::: Provided records :::
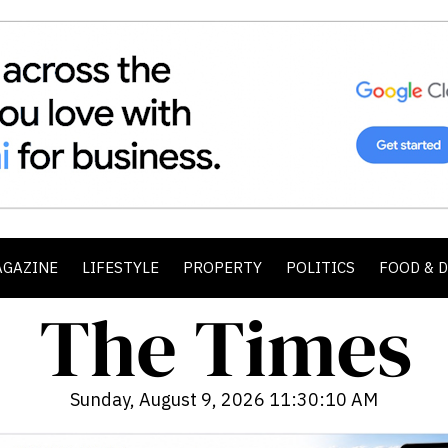
AGAZINE
LIFESTYLE
PROPERTY
POLITICS
FOOD & 
Sunday, August 9, 2026 11:30:12 AM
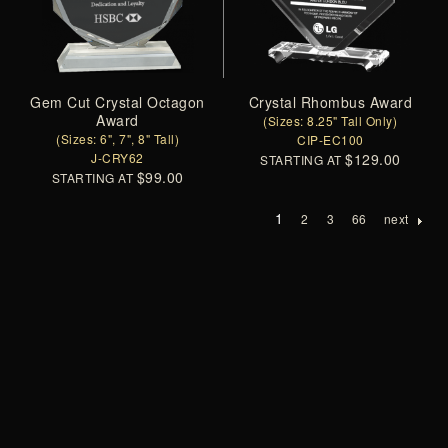
Gem Cut Crystal Octagon
Crystal Rhombus Award
Award
(Sizes: 8.25" Tall Only)
(Sizes: 6", 7", 8" Tall)
CIP-EC100
J-CRY62
$129.00
STARTING AT
$99.00
STARTING AT
1
2
3
66
next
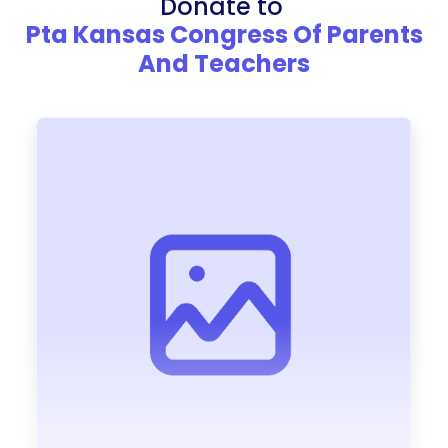
Donate to
Pta Kansas Congress Of Parents
And Teachers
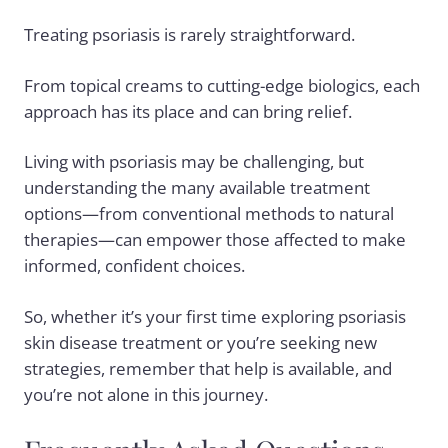
Treating psoriasis is rarely straightforward.
From topical creams to cutting-edge biologics, each
approach has its place and can bring relief.
Living with psoriasis may be challenging, but
understanding the many available treatment
options—from conventional methods to natural
therapies—can empower those affected to make
informed, confident choices.
So, whether it’s your first time exploring psoriasis
skin disease treatment or you’re seeking new
strategies, remember that help is available, and
you’re not alone in this journey.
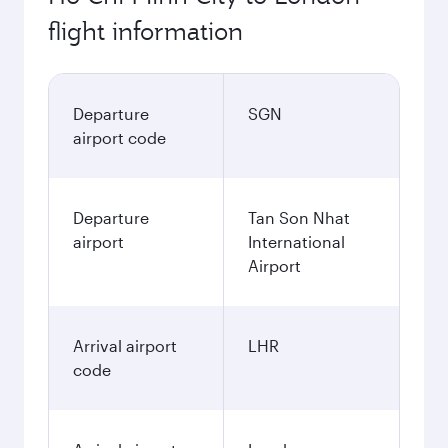
flight information
Departure
SGN
airport code
Departure
Tan Son Nhat
airport
International
Airport
Arrival airport
LHR
code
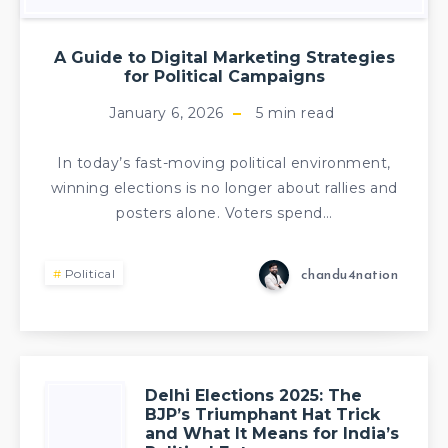
A Guide to Digital Marketing Strategies
for Political Campaigns
January 6, 2026
5
min read
In today’s fast-moving political environment,
winning elections is no longer about rallies and
posters alone. Voters spend…
Political
chandu4nation
Delhi Elections 2025: The
BJP’s Triumphant Hat Trick
and What It Means for India’s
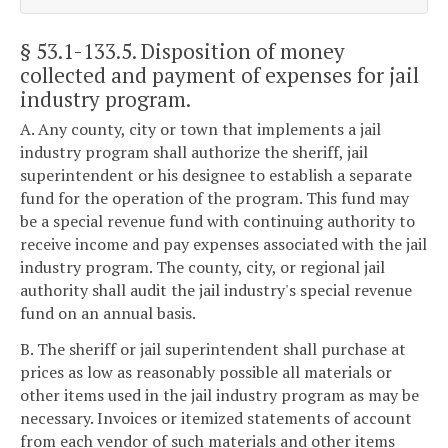
§ 53.1-133.5
. Disposition of money
collected and payment of expenses for jail
industry program.
A. Any county, city or town that implements a jail
industry program shall authorize the sheriff, jail
superintendent or his designee to establish a separate
fund for the operation of the program. This fund may
be a special revenue fund with continuing authority to
receive income and pay expenses associated with the jail
industry program. The county, city, or regional jail
authority shall audit the jail industry's special revenue
fund on an annual basis.
B. The sheriff or jail superintendent shall purchase at
prices as low as reasonably possible all materials or
other items used in the jail industry program as may be
necessary. Invoices or itemized statements of account
from each vendor of such materials and other items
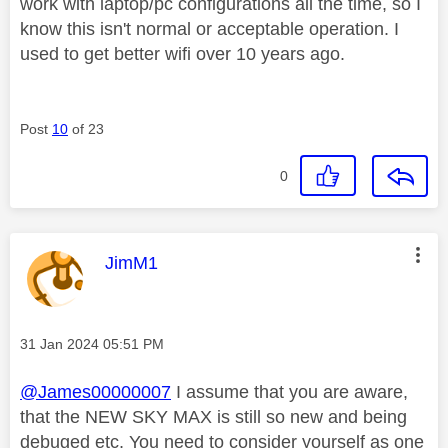
work with laptop/pc configurations all the time, so I
know this isn't normal or acceptable operation. I
used to get better wifi over 10 years ago.
Post
10
of 23
0
This message was authored by:
JimM1
Message posted on
‎31 Jan 2024
05:51 PM
@James00000007
I assume that you are aware,
that the NEW SKY MAX is still so new and being
debuged etc, You need to consider yourself as one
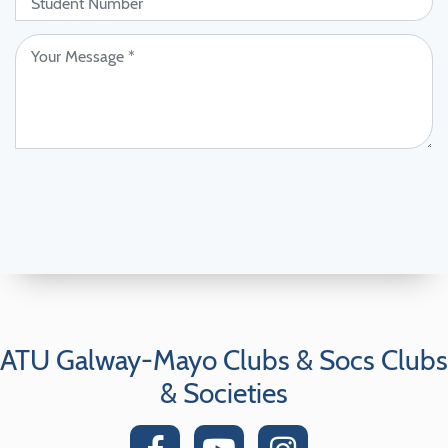
ATU Galway-Mayo Clubs & Socs Clubs
& Societies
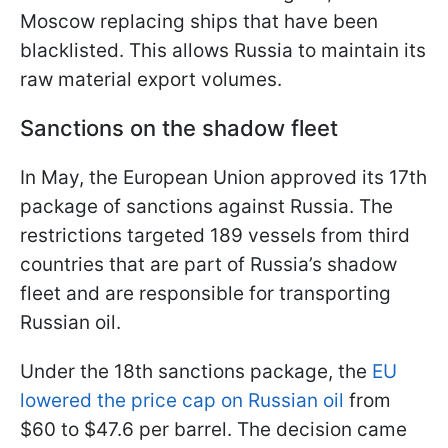
Moscow replacing ships that have been
blacklisted. This allows Russia to maintain its
raw material export volumes.
Sanctions on the shadow fleet
In May, the European Union approved its 17th
package of sanctions against Russia. The
restrictions targeted 189 vessels from third
countries that are part of Russia’s shadow
fleet and are responsible for transporting
Russian oil.
Under the 18th sanctions package, the
EU
lowered the price cap on Russian oil
from
$60 to $47.6 per barrel. The decision came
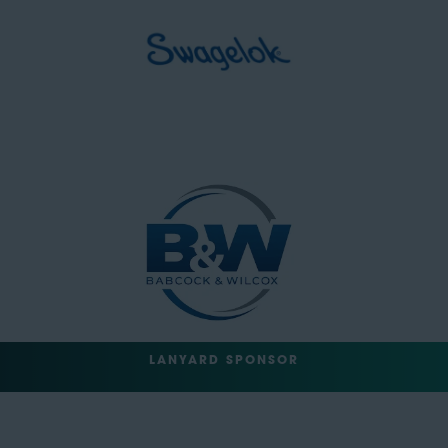
LANYARD SPONSOR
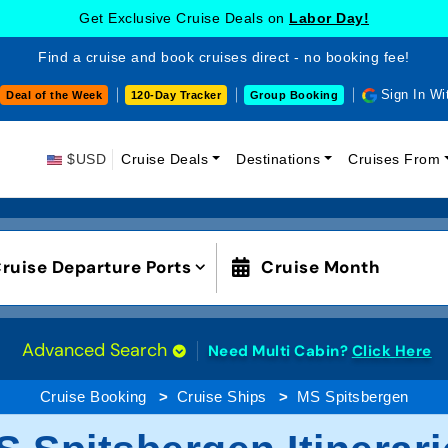
Get Exclusive Cruise Deals on
Labor Day!
Find a cruise and book cruises direct - no booking fee!
Sign In Wi
Deal of the Week
120-Day Tracker
Group Booking
$USD
Cruise Deals
Destinations
Cruises From
ruise Departure Ports
Cruise Month
Advanced Search
Need Multi Cabin?
Click Here
Cruise Booking
Cruise Ships
MS Spitsbergen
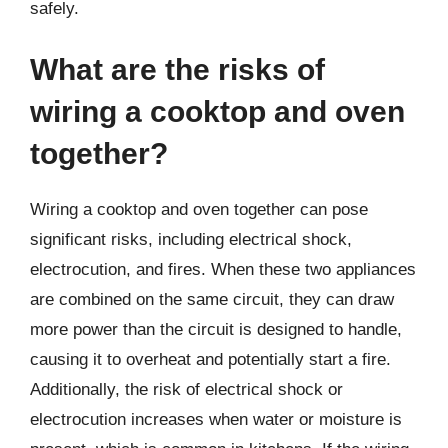
safely.
What are the risks of
wiring a cooktop and oven
together?
Wiring a cooktop and oven together can pose
significant risks, including electrical shock,
electrocution, and fires. When these two appliances
are combined on the same circuit, they can draw
more power than the circuit is designed to handle,
causing it to overheat and potentially start a fire.
Additionally, the risk of electrical shock or
electrocution increases when water or moisture is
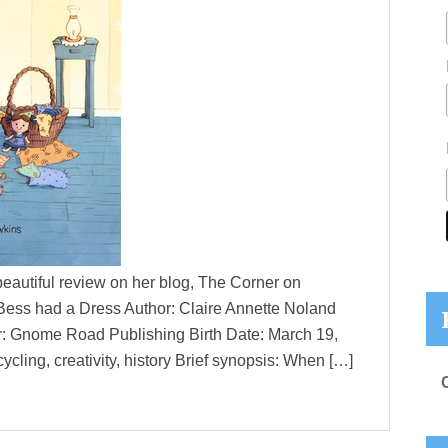
beautiful review on her blog, The Corner on
cy Bess had a Dress Author: Claire Annette Noland
er: Gnome Road Publishing Birth Date: March 19,
cling, creativity, history Brief synopsis: When […]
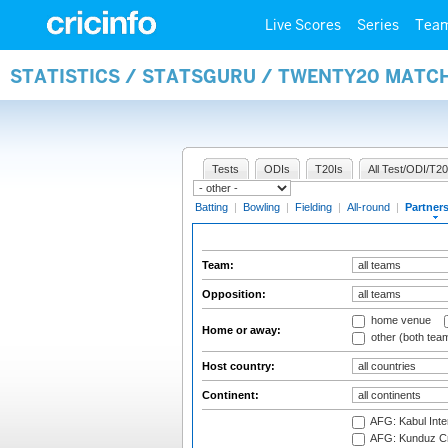
Live Scores
Series
Tea
STATISTICS / STATSGURU / TWENTY20 MATC
Tests
ODIs
T20Is
All Test/ODI/T20
Batting
|
Bowling
|
Fielding
|
All-round
|
Partner
Team:
Opposition:
home venue
Home or away:
other (both tea
Host country:
Continent:
AFG: Kabul Inter
AFG: Kunduz Cr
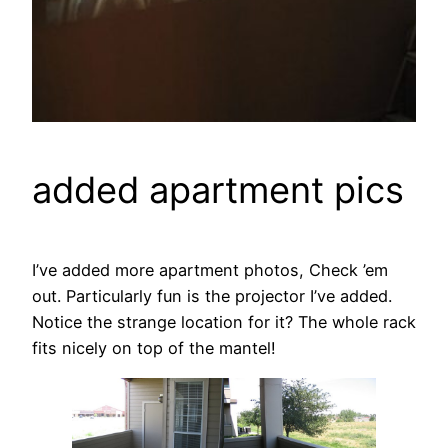
added apartment pics
I’ve added more apartment photos, Check ’em
out. Particularly fun is the projector I’ve added.
Notice the strange location for it? The whole rack
fits nicely on top of the mantel!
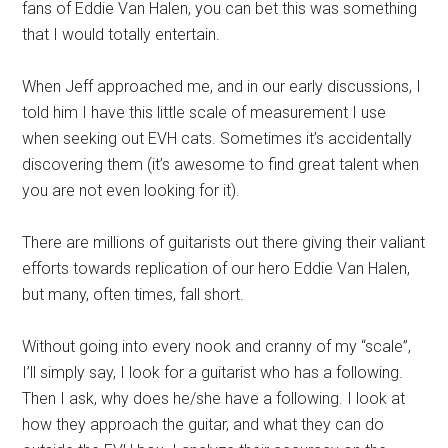
fans of Eddie Van Halen, you can bet this was something
that I would totally entertain.
When Jeff approached me, and in our early discussions, I
told him I have this little scale of measurement I use
when seeking out EVH cats. Sometimes it’s accidentally
discovering them (it’s awesome to find great talent when
you are not even looking for it).
There are millions of guitarists out there giving their valiant
efforts towards replication of our hero Eddie Van Halen,
but many, often times, fall short.
Without going into every nook and cranny of my “scale”,
I’ll simply say, I look for a guitarist who has a following.
Then I ask, why does he/she have a following. I look at
how they approach the guitar, and what they can do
:::
* _Work item_:
Tally the lines above that include "seeking"; give only the tally.

* _Exercise solution_:
2